**Work request:**
Check each line of the data below for the word "cookies", then extract the ones that have it.

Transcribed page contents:

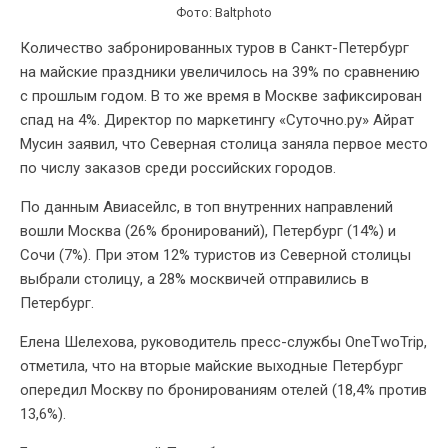
Фото: Baltphoto
Количество забронированных туров в Санкт-Петербург
на майские праздники увеличилось на 39% по сравнению
с прошлым годом. В то же время в Москве зафиксирован
спад на 4%. Директор по маркетингу «Суточно.ру» Айрат
Мусин заявил, что Северная столица заняла первое место
по числу заказов среди российских городов.
По данным Авиасейлс, в топ внутренних направлений
вошли Москва (26% бронирований), Петербург (14%) и
Сочи (7%). При этом 12% туристов из Северной столицы
выбрали столицу, а 28% москвичей отправились в
Петербург.
Елена Шелехова, руководитель пресс-службы OneTwoTrip,
отметила, что на вторые майские выходные Петербург
опередил Москву по бронированиям отелей (18,4% против
13,6%).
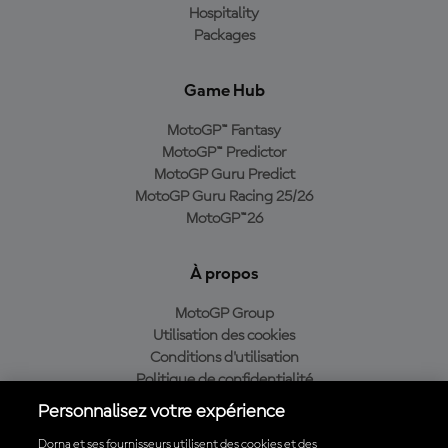
Hospitality
Packages
Game Hub
MotoGP™ Fantasy
MotoGP™ Predictor
MotoGP Guru Predict
MotoGP Guru Racing 25/26
MotoGP™26
À propos
MotoGP Group
Utilisation des cookies
Conditions d'utilisation
Politique de confidentialité
Politique d’achat
Personnalisez votre expérience
Dorna et ses fournisseurs utilisent des cookies et des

**Problem solution:**
Utilisation des cookies
Dorna et ses fournisseurs utilisent des cookies et des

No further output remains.